Guy Quenneville
Northern News Services
Published Wednesday, December 19, 2007
YELLOWKNIFE - It's only a matter of time until apartment rents in Yellowknife go up, according to the Canada Mortgage and Housing Corporation (CMHC).
The corporation's Fall Rental Market Survey, released last week, indicates the apartment vacancy rate in Yellowknife has gone down considerably since last year.
Jennifer Eggenberger, landlord of several residential buildings in Yellowknife, hands a monthly rent receipt to her tenant, Jason Melanson, while working her day job at JJ Hobbies. Eggenberger expects she will increase her rents - but not for the same reasons cited by a recent survey by the Canada Mortgage and Housing Corporation. - Guy Quenneville/NNSL photo |
The rate shrunk to 1.2 per cent this year from 3.3 percent in 2006 - a steep enough decrease to spur rent hikes, according to Richard Goatcher, a senior market analyst with the housing corporation.

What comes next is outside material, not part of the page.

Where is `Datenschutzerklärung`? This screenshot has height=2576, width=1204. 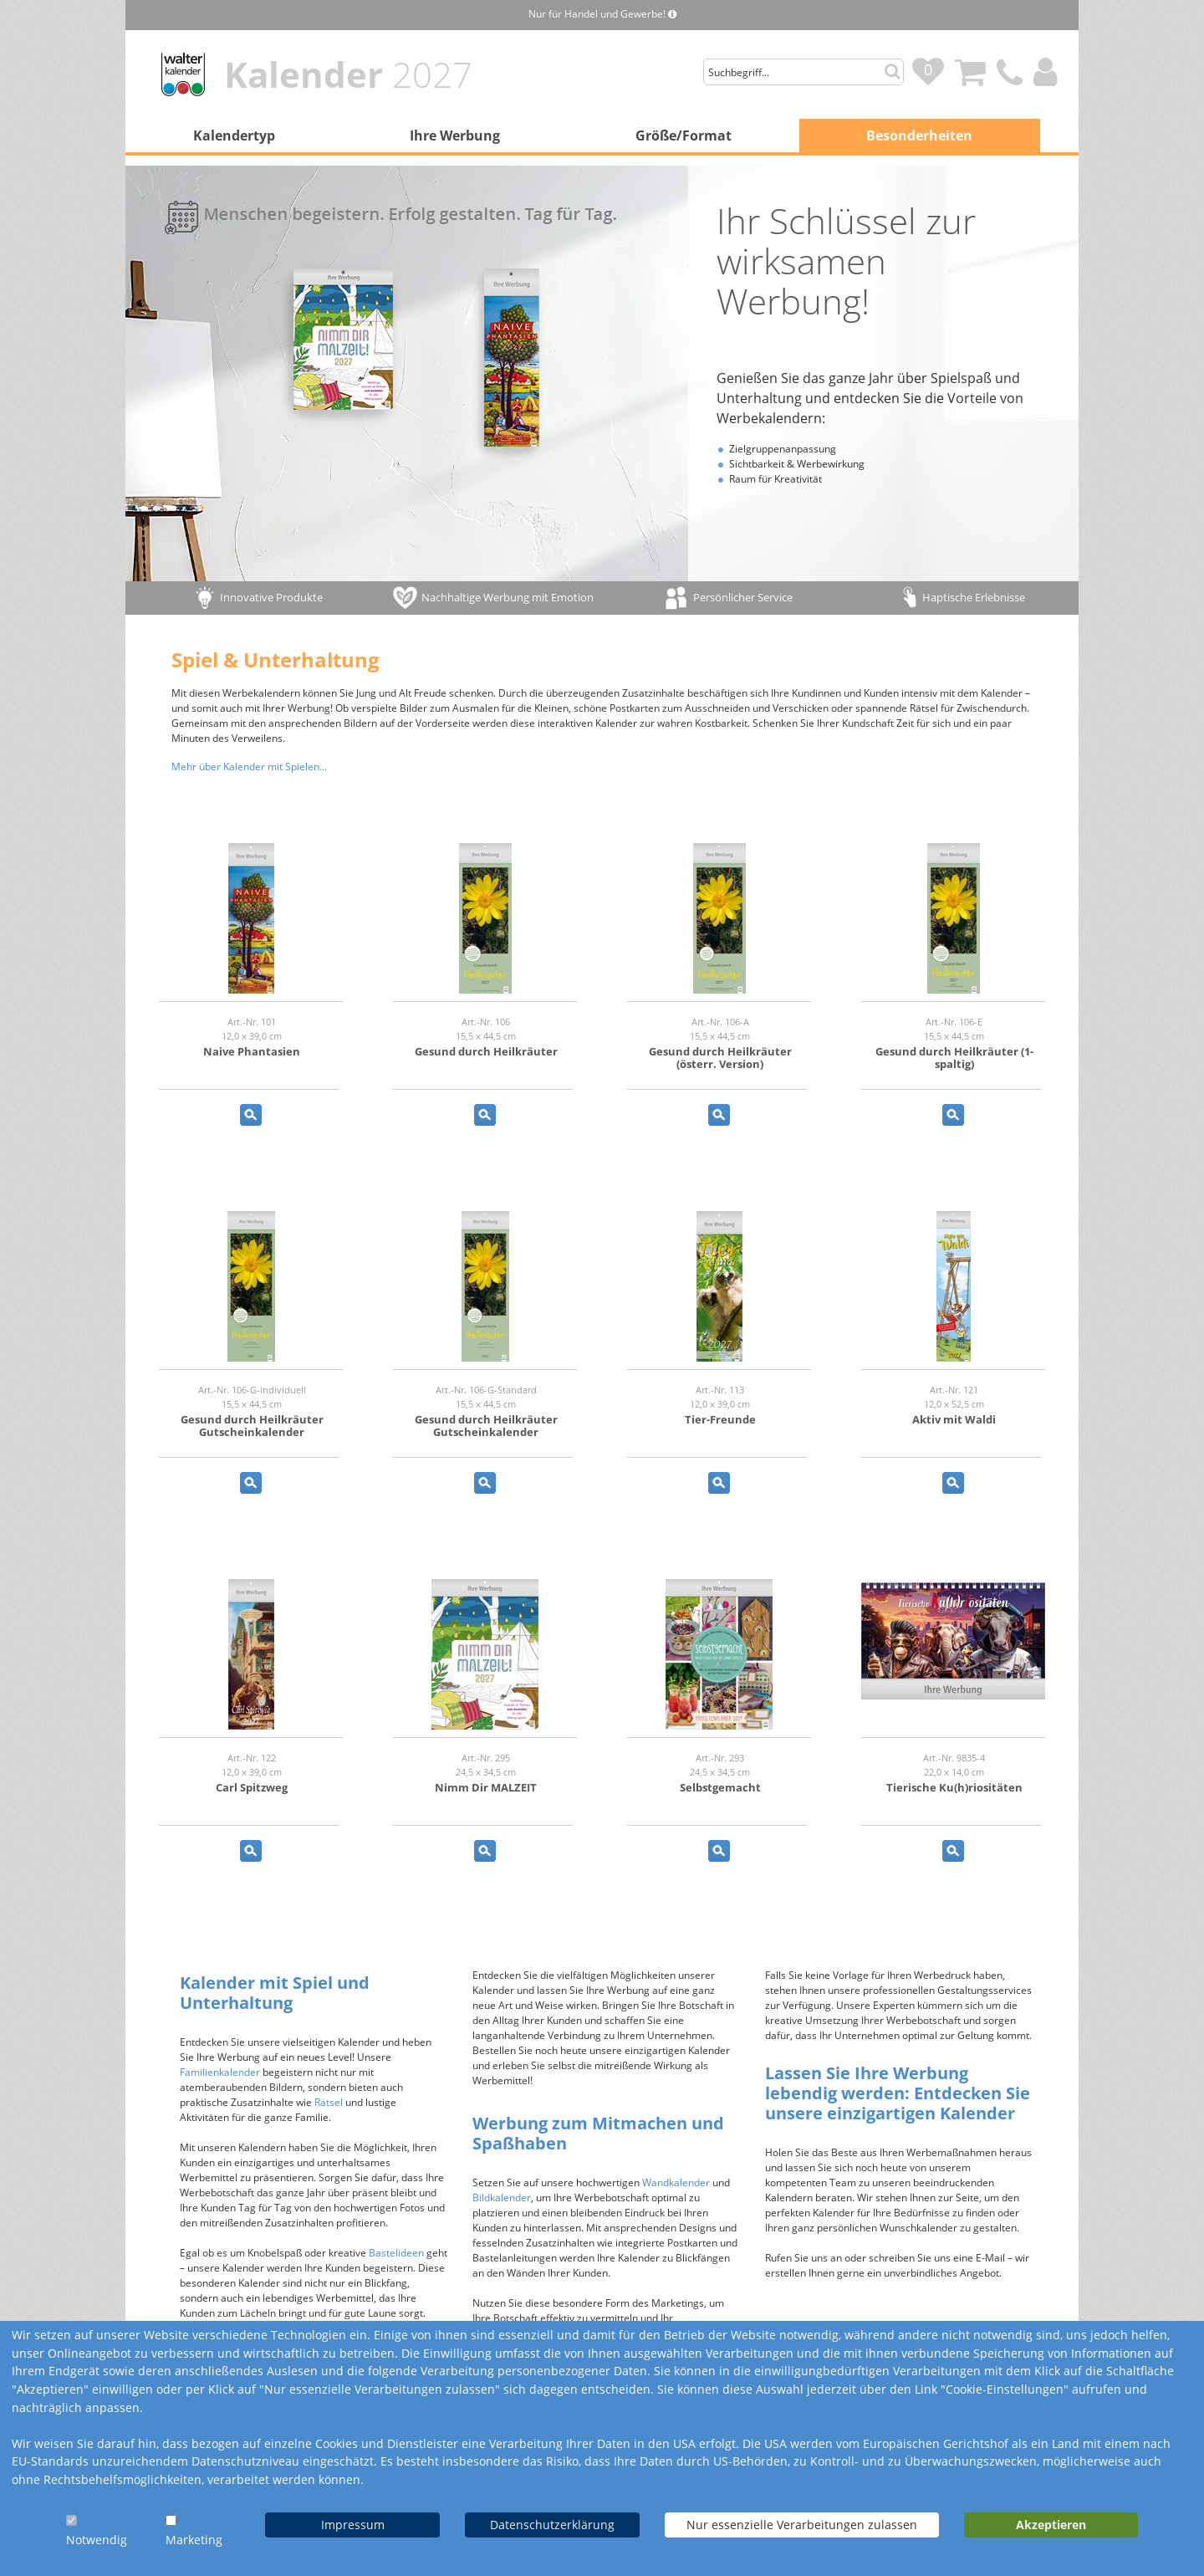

"The thing that surprised us the most is that vacancies have moved down, but that rents haven't moved up," said Goatcher.
"I would expect it will happen soon."
But it wouldn't be a significant increase, he predicted.
"The rents here are already, by Canadian standards, pretty much up there at the top," he said, adding Yellowknife was cited as the most expensive place to live by the CMHC until two years ago, when Fort McMurray edged ahead.
"I don't know if that's something to be proud of, from the point of view of the consumer. Probably not."
Higher rents aren't the only thing the vacancy rate will generate, said Goatcher.
"The supply of apartment buildings is tightening. This is the first year since 2002 that the apartment universe has moved downward. Part of the reason would be low levels of construction, and also, some units were taken off the markets as rentals and converted into condos for sale.
"But with the vacancy rate this low, that should encourage new construction in the new year."
A total of 1,946 units were included in the CMHC survey.
The study found that two- and three-bedroom apartments are most in demand, with vacancy rates for those units as low as 0.9 and 0.5 percent, respectively.
"We have a zero vacancy rate," said Jennifer Eggenberger of YK Dairies Property Management, which looks after seven residential properties, mostly two- and three-bedroom apartments.
"I can see rental prices going up, but I don't think it has to do with the vacancy rate. It's going to be related to the cost of fuel. As costs go up, rates go up."
Eggenberger said she hasn't yet made a decision on increasing her rents, which range between $1,200 to $1,925 a month. But it won't be a significant increase.
"It might be 50 bucks more a month. Somewhere around that range. It's not going to go up by two or three hundred dollars."